[Opening Exercise material section]
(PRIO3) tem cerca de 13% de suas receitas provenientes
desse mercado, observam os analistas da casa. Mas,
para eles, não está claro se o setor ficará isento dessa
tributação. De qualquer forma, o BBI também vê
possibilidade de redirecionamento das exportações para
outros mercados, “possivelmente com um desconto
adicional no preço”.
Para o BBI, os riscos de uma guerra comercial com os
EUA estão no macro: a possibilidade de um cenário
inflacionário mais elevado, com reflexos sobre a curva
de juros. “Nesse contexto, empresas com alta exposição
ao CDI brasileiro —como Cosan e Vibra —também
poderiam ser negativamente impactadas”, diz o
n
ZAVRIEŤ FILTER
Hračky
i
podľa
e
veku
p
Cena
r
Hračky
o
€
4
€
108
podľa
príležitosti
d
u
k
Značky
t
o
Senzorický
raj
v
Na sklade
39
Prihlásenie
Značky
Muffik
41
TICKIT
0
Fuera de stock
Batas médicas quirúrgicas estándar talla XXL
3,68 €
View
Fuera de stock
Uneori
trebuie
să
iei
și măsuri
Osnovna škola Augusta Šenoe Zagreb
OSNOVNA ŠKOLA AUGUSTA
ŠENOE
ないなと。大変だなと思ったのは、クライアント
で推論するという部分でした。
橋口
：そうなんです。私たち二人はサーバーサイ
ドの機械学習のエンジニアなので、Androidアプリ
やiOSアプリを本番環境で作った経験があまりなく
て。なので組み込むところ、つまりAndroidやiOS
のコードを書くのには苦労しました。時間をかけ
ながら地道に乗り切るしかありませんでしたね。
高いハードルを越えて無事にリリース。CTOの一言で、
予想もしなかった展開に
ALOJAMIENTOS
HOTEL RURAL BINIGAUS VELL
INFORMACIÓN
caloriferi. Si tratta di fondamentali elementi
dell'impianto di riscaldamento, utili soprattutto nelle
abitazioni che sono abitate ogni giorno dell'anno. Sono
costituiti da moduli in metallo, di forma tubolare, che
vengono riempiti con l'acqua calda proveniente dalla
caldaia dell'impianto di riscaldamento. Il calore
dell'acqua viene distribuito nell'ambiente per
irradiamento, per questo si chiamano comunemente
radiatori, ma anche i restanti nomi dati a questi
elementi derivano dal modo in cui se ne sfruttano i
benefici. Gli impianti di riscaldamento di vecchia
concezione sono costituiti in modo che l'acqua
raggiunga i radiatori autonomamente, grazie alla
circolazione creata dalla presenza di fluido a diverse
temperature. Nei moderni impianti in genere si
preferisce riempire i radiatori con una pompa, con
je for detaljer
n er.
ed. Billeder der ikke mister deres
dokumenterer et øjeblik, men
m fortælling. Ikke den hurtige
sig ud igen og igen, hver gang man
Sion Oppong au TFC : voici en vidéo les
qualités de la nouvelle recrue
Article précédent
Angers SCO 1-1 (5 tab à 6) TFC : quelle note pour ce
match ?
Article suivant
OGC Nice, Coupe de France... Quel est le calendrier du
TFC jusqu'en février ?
[Closing Exercise material section]
▶ **Activity**
Each record above must be given again exactly as written.

▶ **Reply**
(PRIO3) tem cerca de 13% de suas receitas provenientes
desse mercado, observam os analistas da casa. Mas,
para eles, não está claro se o setor ficará isento dessa
tributação. De qualquer forma, o BBI também vê
possibilidade de redirecionamento das exportações para
outros mercados, “possivelmente com um desconto
adicional no preço”.
Para o BBI, os riscos de uma guerra comercial com os
EUA estão no macro: a possibilidade de um cenário
inflacionário mais elevado, com reflexos sobre a curva
de juros. “Nesse contexto, empresas com alta exposição
ao CDI brasileiro —como Cosan e Vibra —também
poderiam ser negativamente impactadas”, diz o
n
ZAVRIEŤ FILTER
Hračky
i
podľa
e
veku
p
Cena
r
Hračky
o
€
4
€
108
podľa
príležitosti
d
u
k
Značky
t
o
Senzorický
raj
v
Na sklade
39
Prihlásenie
Značky
Muffik
41
TICKIT
0
Fuera de stock
Batas médicas quirúrgicas estándar talla XXL
3,68 €
View
Fuera de stock
Uneori
trebuie
să
iei
și măsuri
Osnovna škola Augusta Šenoe Zagreb
OSNOVNA ŠKOLA AUGUSTA
ŠENOE
ないなと。大変だなと思ったのは、クライアント
で推論するという部分でした。
橋口
：そうなんです。私たち二人はサーバーサイ
ドの機械学習のエンジニアなので、Androidアプリ
やiOSアプリを本番環境で作った経験があまりなく
て。なので組み込むところ、つまりAndroidやiOS
のコードを書くのには苦労しました。時間をかけ
ながら地道に乗り切るしかありませんでしたね。
高いハードルを越えて無事にリリース。CTOの一言で、
予想もしなかった展開に
ALOJAMIENTOS
HOTEL RURAL BINIGAUS VELL
INFORMACIÓN
caloriferi. Si tratta di fondamentali elementi
dell'impianto di riscaldamento, utili soprattutto nelle
abitazioni che sono abitate ogni giorno dell'anno. Sono
costituiti da moduli in metallo, di forma tubolare, che
vengono riempiti con l'acqua calda proveniente dalla
caldaia dell'impianto di riscaldamento. Il calore
dell'acqua viene distribuito nell'ambiente per
irradiamento, per questo si chiamano comunemente
radiatori, ma anche i restanti nomi dati a questi
elementi derivano dal modo in cui se ne sfruttano i
benefici. Gli impianti di riscaldamento di vecchia
concezione sono costituiti in modo che l'acqua
raggiunga i radiatori autonomamente, grazie alla
circolazione creata dalla presenza di fluido a diverse
temperature. Nei moderni impianti in genere si
preferisce riempire i radiatori con una pompa, con
je for detaljer
n er.
ed. Billeder der ikke mister deres
dokumenterer et øjeblik, men
m fortælling. Ikke den hurtige
sig ud igen og igen, hver gang man
Sion Oppong au TFC : voici en vidéo les
qualités de la nouvelle recrue
Article précédent
Angers SCO 1-1 (5 tab à 6) TFC : quelle note pour ce
match ?
Article suivant
OGC Nice, Coupe de France... Quel est le calendrier du
TFC jusqu'en février ?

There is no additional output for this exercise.